UK Current Account Deficit Widens as Import Costs Rise and Export Growth Stalls

The United Kingdom’s current account deficit widened materially in the first quarter of 2026, as the combination of higher oil and commodity import costs and a stalling in export growth deteriorated the trade balance at a time when the broader economy was already under external pressure. The deterioration in the external accounts will add to the challenges facing the government and the Bank of England in managing the macroeconomic adjustment following the Iran war shock.

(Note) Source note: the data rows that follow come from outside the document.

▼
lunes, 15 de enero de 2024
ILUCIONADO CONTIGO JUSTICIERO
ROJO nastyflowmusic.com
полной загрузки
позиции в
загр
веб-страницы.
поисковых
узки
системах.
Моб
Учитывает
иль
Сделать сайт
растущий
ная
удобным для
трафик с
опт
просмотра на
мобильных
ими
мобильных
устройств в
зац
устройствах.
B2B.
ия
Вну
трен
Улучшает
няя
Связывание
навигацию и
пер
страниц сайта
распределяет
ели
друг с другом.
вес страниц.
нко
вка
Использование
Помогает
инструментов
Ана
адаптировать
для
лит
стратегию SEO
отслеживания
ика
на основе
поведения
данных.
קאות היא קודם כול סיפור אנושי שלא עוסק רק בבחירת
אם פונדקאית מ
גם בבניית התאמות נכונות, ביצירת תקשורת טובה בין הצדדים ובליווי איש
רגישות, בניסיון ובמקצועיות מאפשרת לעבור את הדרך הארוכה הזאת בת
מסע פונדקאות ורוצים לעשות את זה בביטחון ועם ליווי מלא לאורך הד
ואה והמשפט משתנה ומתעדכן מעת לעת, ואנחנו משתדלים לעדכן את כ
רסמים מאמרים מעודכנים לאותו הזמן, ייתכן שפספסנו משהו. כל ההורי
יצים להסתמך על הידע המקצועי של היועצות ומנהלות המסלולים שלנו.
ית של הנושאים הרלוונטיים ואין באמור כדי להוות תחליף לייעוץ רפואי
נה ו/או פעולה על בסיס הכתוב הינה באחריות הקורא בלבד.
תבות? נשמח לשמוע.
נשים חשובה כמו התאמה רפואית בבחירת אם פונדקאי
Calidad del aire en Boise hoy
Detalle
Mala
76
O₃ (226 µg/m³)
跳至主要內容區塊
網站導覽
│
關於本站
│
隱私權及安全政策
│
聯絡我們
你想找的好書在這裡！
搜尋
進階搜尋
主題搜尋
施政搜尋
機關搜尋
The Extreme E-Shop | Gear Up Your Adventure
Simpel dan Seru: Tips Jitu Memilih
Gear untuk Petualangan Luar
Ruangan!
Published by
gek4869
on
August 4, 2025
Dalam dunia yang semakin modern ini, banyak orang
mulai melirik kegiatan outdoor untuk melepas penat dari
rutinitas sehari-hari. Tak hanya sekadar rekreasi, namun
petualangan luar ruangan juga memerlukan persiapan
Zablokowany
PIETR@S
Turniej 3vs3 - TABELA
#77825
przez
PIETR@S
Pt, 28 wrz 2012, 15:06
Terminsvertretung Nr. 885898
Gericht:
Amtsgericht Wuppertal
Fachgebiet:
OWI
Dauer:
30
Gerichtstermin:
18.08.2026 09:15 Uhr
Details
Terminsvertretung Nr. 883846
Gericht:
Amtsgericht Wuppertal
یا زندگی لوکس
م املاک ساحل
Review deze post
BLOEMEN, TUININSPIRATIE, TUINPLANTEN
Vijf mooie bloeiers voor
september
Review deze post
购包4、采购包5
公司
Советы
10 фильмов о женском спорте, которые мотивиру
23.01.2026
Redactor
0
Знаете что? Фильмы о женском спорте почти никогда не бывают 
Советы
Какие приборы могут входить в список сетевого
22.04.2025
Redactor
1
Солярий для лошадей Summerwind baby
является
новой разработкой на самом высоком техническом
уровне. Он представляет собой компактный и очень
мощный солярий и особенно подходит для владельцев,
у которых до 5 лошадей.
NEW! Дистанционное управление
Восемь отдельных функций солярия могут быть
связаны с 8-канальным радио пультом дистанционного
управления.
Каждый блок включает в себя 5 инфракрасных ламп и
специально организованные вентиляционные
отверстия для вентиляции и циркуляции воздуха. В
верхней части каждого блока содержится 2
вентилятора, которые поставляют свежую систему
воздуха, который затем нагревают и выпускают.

The surge in oil import costs was the most significant driver of the widening deficit. The United Kingdom remains a net oil importer in aggregate, meaning that periods of elevated crude prices systematically increase the value of imports relative to exports, worsening the trade account. The scale of the price increase — with Brent crude rising above $100 per barrel from its recent trading range of around $70-80 — has produced one of the largest single-quarter deteriorations in the oil trade balance in recent years.
On the export side, the picture was complicated by logistics disruption and weakening demand from key trading partners. European growth forecasts have also been cut following the conflict, reducing the appetite of UK exporters’ largest customer base for discretionary goods and services. Services exports — historically a stronger element of UK trade performance — showed more resilience, with financial and professional services maintaining their global competitiveness, but could not fully offset the goods trade deterioration.
The Office for Budget Responsibility flagged the current account deterioration as a risk factor in its most recent fiscal sustainability assessment, noting that a persistently wide deficit requires sustained capital inflows to finance it and that the UK’s dependence on international capital was a long-standing structural characteristic requiring careful management.